[Extracted page text data]

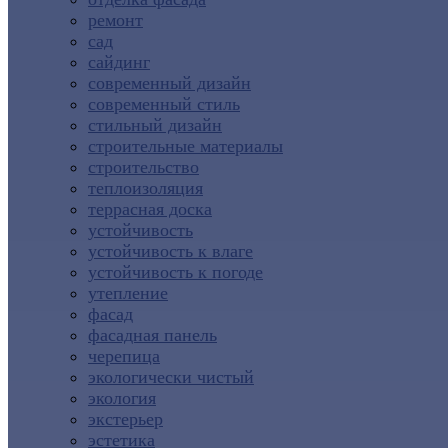
ремонт
сад
сайдинг
современный дизайн
современный стиль
стильный дизайн
строительные материалы
строительство
теплоизоляция
террасная доска
устойчивость
устойчивость к влаге
устойчивость к погоде
утепление
фасад
фасадная панель
черепица
экологически чистый
экология
экстерьер
эстетика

WHAT YOU ARE ASKED TO DO |
Give the entries again word for word, but skip the pictures.

EXERCISE RESULT |
ремонт
сад
сайдинг
современный дизайн
современный стиль
стильный дизайн
строительные материалы
строительство
теплоизоляция
террасная доска
устойчивость
устойчивость к влаге
устойчивость к погоде
утепление
фасад
фасадная панель
черепица
экологически чистый
экология
экстерьер
эстетика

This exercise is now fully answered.